## Exercise
An exact copy of all the entries is what is needed here.

## Saved entries

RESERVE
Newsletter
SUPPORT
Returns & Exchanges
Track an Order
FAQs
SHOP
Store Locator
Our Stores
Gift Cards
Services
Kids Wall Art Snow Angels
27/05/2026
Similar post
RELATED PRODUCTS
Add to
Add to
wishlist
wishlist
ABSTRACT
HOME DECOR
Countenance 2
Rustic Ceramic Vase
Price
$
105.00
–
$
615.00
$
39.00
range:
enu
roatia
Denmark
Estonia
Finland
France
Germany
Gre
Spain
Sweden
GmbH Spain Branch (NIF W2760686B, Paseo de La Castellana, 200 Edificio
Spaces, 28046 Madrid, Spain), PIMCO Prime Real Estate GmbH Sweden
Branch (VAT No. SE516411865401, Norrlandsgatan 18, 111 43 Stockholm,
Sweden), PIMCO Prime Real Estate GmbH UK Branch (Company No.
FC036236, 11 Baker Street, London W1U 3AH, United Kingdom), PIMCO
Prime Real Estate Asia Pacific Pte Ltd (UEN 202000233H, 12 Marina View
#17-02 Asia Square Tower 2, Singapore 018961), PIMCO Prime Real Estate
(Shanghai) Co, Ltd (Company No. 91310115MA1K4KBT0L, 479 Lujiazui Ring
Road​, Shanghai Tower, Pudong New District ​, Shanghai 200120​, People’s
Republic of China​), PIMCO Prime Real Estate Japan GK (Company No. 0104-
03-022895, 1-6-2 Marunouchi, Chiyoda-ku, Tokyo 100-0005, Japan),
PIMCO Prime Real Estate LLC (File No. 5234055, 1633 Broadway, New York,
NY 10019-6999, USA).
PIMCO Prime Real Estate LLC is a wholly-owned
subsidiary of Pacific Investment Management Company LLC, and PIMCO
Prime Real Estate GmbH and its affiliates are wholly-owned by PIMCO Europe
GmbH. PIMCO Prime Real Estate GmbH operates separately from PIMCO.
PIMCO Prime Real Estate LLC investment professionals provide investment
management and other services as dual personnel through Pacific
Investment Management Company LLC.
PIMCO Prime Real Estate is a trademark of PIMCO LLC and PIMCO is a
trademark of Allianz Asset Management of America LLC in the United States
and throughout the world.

## Your response
RESERVE
Newsletter
SUPPORT
Returns & Exchanges
Track an Order
FAQs
SHOP
Store Locator
Our Stores
Gift Cards
Services
Kids Wall Art Snow Angels
27/05/2026
Similar post
RELATED PRODUCTS
Add to
Add to
wishlist
wishlist
ABSTRACT
HOME DECOR
Countenance 2
Rustic Ceramic Vase
Price
$
105.00
–
$
615.00
$
39.00
range:
enu
roatia
Denmark
Estonia
Finland
France
Germany
Gre
Spain
Sweden
GmbH Spain Branch (NIF W2760686B, Paseo de La Castellana, 200 Edificio
Spaces, 28046 Madrid, Spain), PIMCO Prime Real Estate GmbH Sweden
Branch (VAT No. SE516411865401, Norrlandsgatan 18, 111 43 Stockholm,
Sweden), PIMCO Prime Real Estate GmbH UK Branch (Company No.
FC036236, 11 Baker Street, London W1U 3AH, United Kingdom), PIMCO
Prime Real Estate Asia Pacific Pte Ltd (UEN 202000233H, 12 Marina View
#17-02 Asia Square Tower 2, Singapore 018961), PIMCO Prime Real Estate
(Shanghai) Co, Ltd (Company No. 91310115MA1K4KBT0L, 479 Lujiazui Ring
Road​, Shanghai Tower, Pudong New District ​, Shanghai 200120​, People’s
Republic of China​), PIMCO Prime Real Estate Japan GK (Company No. 0104-
03-022895, 1-6-2 Marunouchi, Chiyoda-ku, Tokyo 100-0005, Japan),
PIMCO Prime Real Estate LLC (File No. 5234055, 1633 Broadway, New York,
NY 10019-6999, USA).
PIMCO Prime Real Estate LLC is a wholly-owned
subsidiary of Pacific Investment Management Company LLC, and PIMCO
Prime Real Estate GmbH and its affiliates are wholly-owned by PIMCO Europe
GmbH. PIMCO Prime Real Estate GmbH operates separately from PIMCO.
PIMCO Prime Real Estate LLC investment professionals provide investment
management and other services as dual personnel through Pacific
Investment Management Company LLC.
PIMCO Prime Real Estate is a trademark of PIMCO LLC and PIMCO is a
trademark of Allianz Asset Management of America LLC in the United States
and throughout the world.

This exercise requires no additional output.